Wakil Gubernur Jawa Tengah, Taj Yasin, menilai dakwah berbasis visual sangat dibutuhkan di era digital. “Santri harus belajar memvisualisasikan dakwah agar lebih mudah dan tidak membosankan,” ujarnya saat membuka pelatihan di Masjid Agung Jawa Tengah, Senin (8/9/2025).

Ia mengingatkan, dakwah lewat media sosial harus tetap mengedepankan ilmu dan adab. “Media sekarang tidak ada sekat dan terus bertumbuh. Maka harus disertai ilmu, akhlak, serta adab.
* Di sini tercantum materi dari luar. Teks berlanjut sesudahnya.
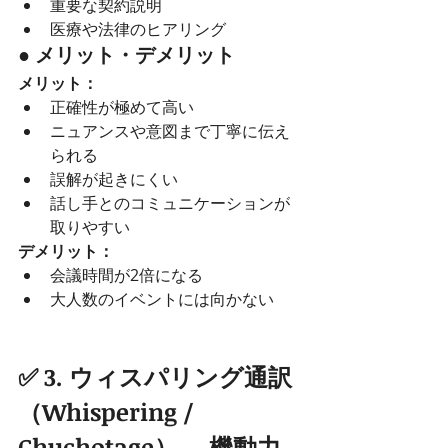
重要な契約説明
医療や法律のヒアリング
● メリット・デメリット
メリット：
正確性が極めて高い
ニュアンスや意図まで丁寧に伝え
られる
誤解が起きにくい
話し手とのコミュニケーションが
取りやすい
デメリット：
会議時間が2倍になる
大人数のイベントには向かない
✅ 3. ウィスパリング通訳
（Whispering / 
Chuchotage）— 機動力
Baik itu di aplikasi TikTok, Instagram, maupun platform lain,” kata Gus Yasin.

Program ini mendapat dukungan Lesbumi NU Jawa Tengah. Abdullah Ibnu Thalhah menyebut, jumlah peserta pelatihan meningkat dari 100 pada angkatan pertama menjadi 125 pada angkatan kedua.

“Angkatan pertama ada 100 peserta, angkatan kedua 125 peserta,” katanya.

Ketua Baznas Jateng, Ahmad Darodji menegaskan, sinematografi adalah sarana yang efektif menyampaikan pesan.

“Ucapan dan kata-kata saja tidak selalu efektif, harus diimbangi dengan visual. Kita ingin disiplin, kali ini kita akan mencetak sineas yang bagus dan kreatif,” ucapnya.

Baznas sendiri mencatat sudah ada 13.879 orang mengikuti pelatihan dari 23 program berbeda.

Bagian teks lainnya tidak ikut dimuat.